▸ **ACTIVITY**:
From the line that contains "absorber is such that the CSA deceleration" to the last line of the records below, copy everything exactly, both ends included.

--------------------------------------------------

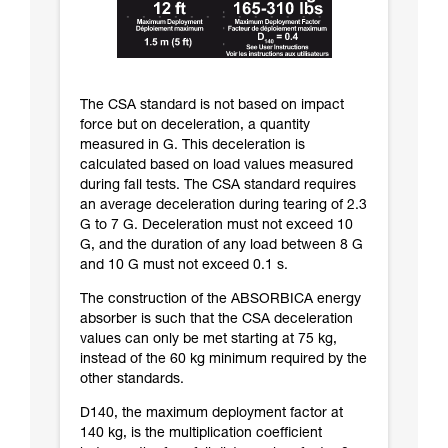
The CSA standard is not based on impact
force but on deceleration, a quantity
measured in G. This deceleration is
calculated based on load values measured
during fall tests. The CSA standard requires
an average deceleration during tearing of 2.3
G to 7 G. Deceleration must not exceed 10
G, and the duration of any load between 8 G
and 10 G must not exceed 0.1 s.
The construction of the ABSORBICA energy
absorber is such that the CSA deceleration
values can only be met starting at 75 kg,
instead of the 60 kg minimum required by the
other standards.
D140, the maximum deployment factor at
140 kg, is the multiplication coefficient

--------------------------------------------------

▸ **ANSWER BOX**:
absorber is such that the CSA deceleration
values can only be met starting at 75 kg,
instead of the 60 kg minimum required by the
other standards.
D140, the maximum deployment factor at
140 kg, is the multiplication coefficient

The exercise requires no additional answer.